*Saved data entries*:
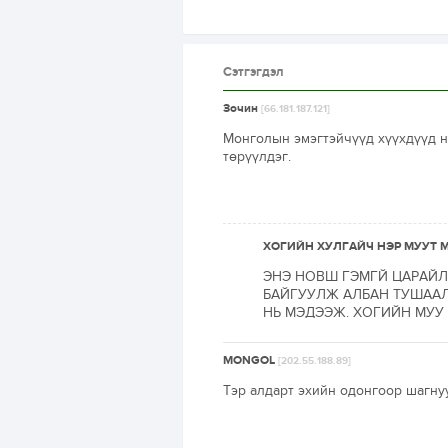
Сэтгэгдэл
Зочин
[66.181.187.121]
Монголын эмэгтэйчүүд хүүхдүүд нь
төрүүлдэг.
ХОГИЙН ХУЛГАЙЧ НЭР МУУТ 
ЭНЭ НОВШ ГЭМГЙ ЦАРАЙЛ
БАЙГУУЛЖ АЛБАН ТУШААЛ
НЬ МЭДЭЭЖ. ХОГИЙН МУУ
MONGOL
[202.55.188.89]
Тэр алдарт эхийн одонгоор шагну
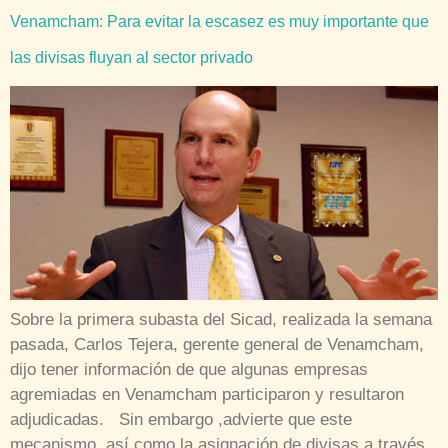
Venamcham: Para evitar la escasez es muy importante que
las divisas fluyan al sector privado
Sobre la primera subasta del Sicad, realizada la semana
pasada, Carlos Tejera, gerente general de Venamcham,
dijo tener información de que algunas empresas
agremiadas en Venamcham participaron y resultaron
adjudicadas. Sin embargo ,advierte que este
mecanismo, así como la asignación de divisas a través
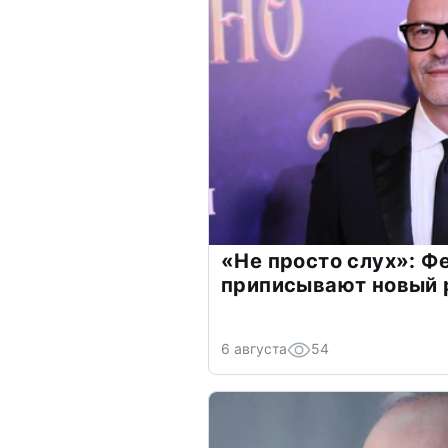
«Не просто слух»: Ф
приписывают новый 
6 августа
54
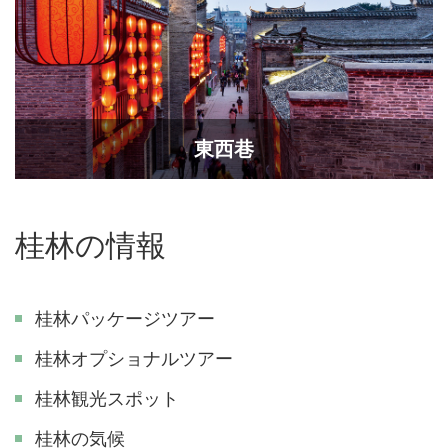
東西巷
桂林の情報
桂林パッケージツアー
桂林オプショナルツアー
桂林観光スポット
桂林の気候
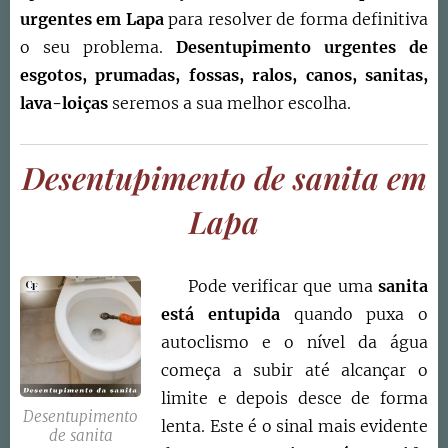
urgentes em Lapa
para resolver de forma definitiva
o seu problema.
Desentupimento urgentes de
esgotos, prumadas, fossas, ralos, canos, sanitas,
lava-loiças
seremos a sua melhor escolha.
Desentupimento de sanita em
Lapa
Pode verificar que uma
sanita
está entupida
quando puxa o
autoclismo e o nível da água
começa a subir até alcançar o
limite e depois desce de forma
Desentupimento
lenta. Este é o sinal mais evidente
de sanita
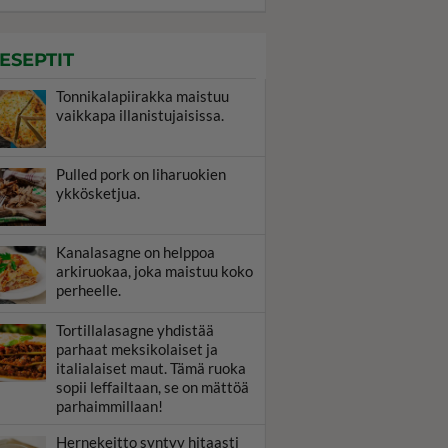
ESEPTIT
Tonnikalapiirakka maistuu
vaikkapa illanistujaisissa.
Pulled pork on liharuokien
ykkösketjua.
Kanalasagne on helppoa
arkiruokaa, joka maistuu koko
perheelle.
Tortillalasagne yhdistää
parhaat meksikolaiset ja
italialaiset maut. Tämä ruoka
sopii leffailtaan, se on mättöä
parhaimmillaan!
Hernekeitto syntyy hitaasti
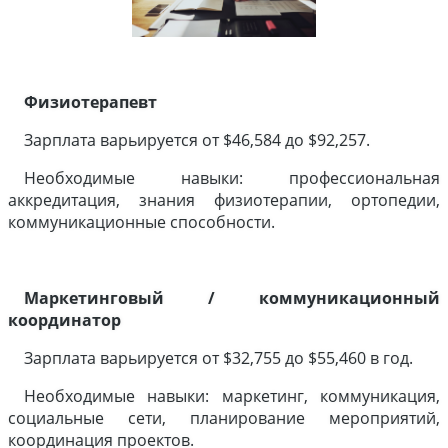
Физиотерапевт
Зарплата варьируется от $46,584 до $92,257.
Необходимые навыки: профессиональная
аккредитация, знания физиотерапии, ортопедии,
коммуникационные способности.
Маркетинговый
/
коммуникационный
координатор
Зарплата варьируется от $32,755 до $55,460 в год.
Необходимые навыки: маркетинг, коммуникация,
социальные сети, планирование мероприятий,
координация проектов.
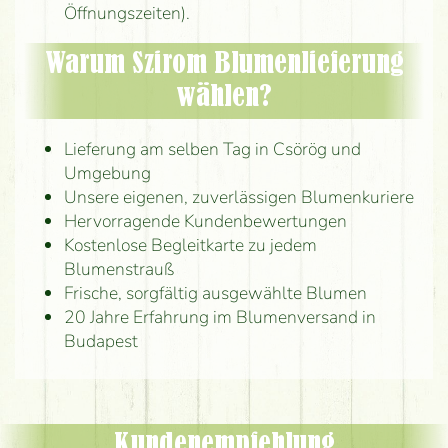
Öffnungszeiten).
Warum Szirom Blumenlieferung
wählen?
Lieferung am selben Tag in Csörög und
Umgebung
Unsere eigenen, zuverlässigen Blumenkuriere
Hervorragende Kundenbewertungen
Kostenlose Begleitkarte zu jedem
Blumenstrauß
Frische, sorgfältig ausgewählte Blumen
20 Jahre Erfahrung im Blumenversand in
Budapest
Kundenempfehlung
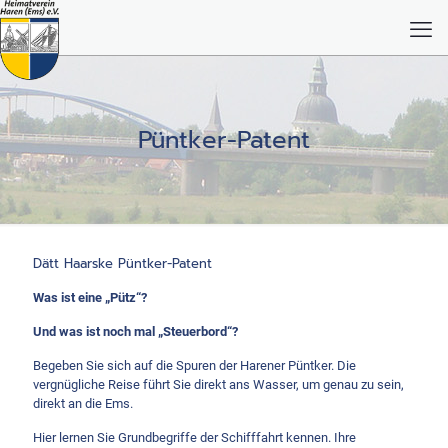
Püntker-Patent
Dätt Haarske Püntker-Patent
Was ist eine „Pütz“?
Und was ist noch mal „Steuerbord“?
Begeben Sie sich auf die Spuren der Harener Püntker. Die
vergnügliche Reise führt Sie direkt ans Wasser, um genau zu sein,
direkt an die Ems.
Hier lernen Sie Grundbegriffe der Schifffahrt kennen. Ihre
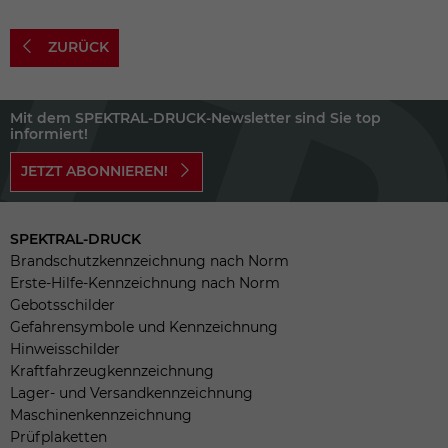
ZURÜCK
Mit dem SPEKTRAL-DRUCK-Newsletter sind Sie top
informiert!
JETZT ABONNIEREN!
SPEKTRAL-DRUCK
Brandschutzkennzeichnung nach Norm
Erste-Hilfe-Kennzeichnung nach Norm
Gebotsschilder
Gefahrensymbole und Kennzeichnung
Hinweisschilder
Kraftfahrzeugkennzeichnung
Lager- und Versandkennzeichnung
Maschinenkennzeichnung
Prüfplaketten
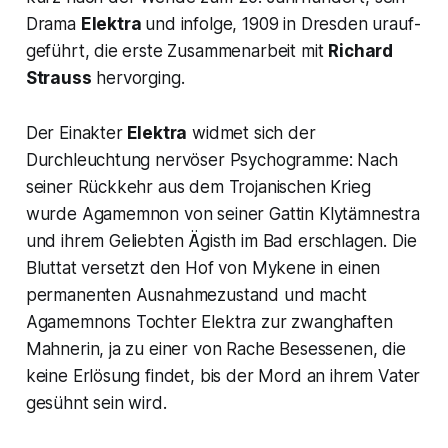
Drama
Elektra
und infolge, 1909 in Dresden urauf­
geführt, die erste Zusammenarbeit mit
Richard
Strauss
hervorging.
Der Einakter
Elektra
widmet sich der
Durchleuchtung nervöser Psycho­gramme: Nach
seiner Rückkehr aus dem Trojanischen Krieg
wurde Agamemnon von seiner Gattin Klytämnestra
und ihrem Geliebten Ägisth im Bad erschlagen. Die
Bluttat versetzt den Hof von Mykene in einen
permanenten Ausnahmezustand und macht
Agamemnons Toch­ter Elektra zur zwanghaften
Mahnerin, ja zu einer von Rache Besesse­nen, die
keine Erlösung findet, bis der Mord an ihrem Vater
gesühnt sein wird.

*Exercise details*:
Exactly how many lines of the records above contain "Необходимые"? Please state only the number.

*Answer below*:
2